Exercise details: Reproduce all records below exactly.

(Dataset content)

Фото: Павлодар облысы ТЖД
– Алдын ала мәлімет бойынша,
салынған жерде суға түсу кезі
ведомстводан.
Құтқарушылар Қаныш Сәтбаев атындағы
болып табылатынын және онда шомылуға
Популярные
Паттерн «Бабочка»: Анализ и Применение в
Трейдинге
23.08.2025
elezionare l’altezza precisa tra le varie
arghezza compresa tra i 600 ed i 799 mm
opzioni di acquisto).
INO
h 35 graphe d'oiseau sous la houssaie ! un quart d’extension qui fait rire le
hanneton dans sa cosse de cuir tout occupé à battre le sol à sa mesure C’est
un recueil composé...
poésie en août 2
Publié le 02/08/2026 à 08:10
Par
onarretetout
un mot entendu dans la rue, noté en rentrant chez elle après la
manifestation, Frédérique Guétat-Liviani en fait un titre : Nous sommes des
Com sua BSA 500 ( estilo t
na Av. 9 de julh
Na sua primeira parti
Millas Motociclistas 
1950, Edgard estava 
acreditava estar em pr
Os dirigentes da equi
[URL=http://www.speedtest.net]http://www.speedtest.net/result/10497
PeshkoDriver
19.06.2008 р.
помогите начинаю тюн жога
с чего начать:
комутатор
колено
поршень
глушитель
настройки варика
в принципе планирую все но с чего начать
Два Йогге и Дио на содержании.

(End Dataset content)

Answer box:
Фото: Павлодар облысы ТЖД
– Алдын ала мәлімет бойынша,
салынған жерде суға түсу кезі
ведомстводан.
Құтқарушылар Қаныш Сәтбаев атындағы
болып табылатынын және онда шомылуға
Популярные
Паттерн «Бабочка»: Анализ и Применение в
Трейдинге
23.08.2025
elezionare l’altezza precisa tra le varie
arghezza compresa tra i 600 ed i 799 mm
opzioni di acquisto).
INO
h 35 graphe d'oiseau sous la houssaie ! un quart d’extension qui fait rire le
hanneton dans sa cosse de cuir tout occupé à battre le sol à sa mesure C’est
un recueil composé...
poésie en août 2
Publié le 02/08/2026 à 08:10
Par
onarretetout
un mot entendu dans la rue, noté en rentrant chez elle après la
manifestation, Frédérique Guétat-Liviani en fait un titre : Nous sommes des
Com sua BSA 500 ( estilo t
na Av. 9 de julh
Na sua primeira parti
Millas Motociclistas 
1950, Edgard estava 
acreditava estar em pr
Os dirigentes da equi
[URL=http://www.speedtest.net]http://www.speedtest.net/result/10497
PeshkoDriver
19.06.2008 р.
помогите начинаю тюн жога
с чего начать:
комутатор
колено
поршень
глушитель
настройки варика
в принципе планирую все но с чего начать
Два Йогге и Дио на содержании.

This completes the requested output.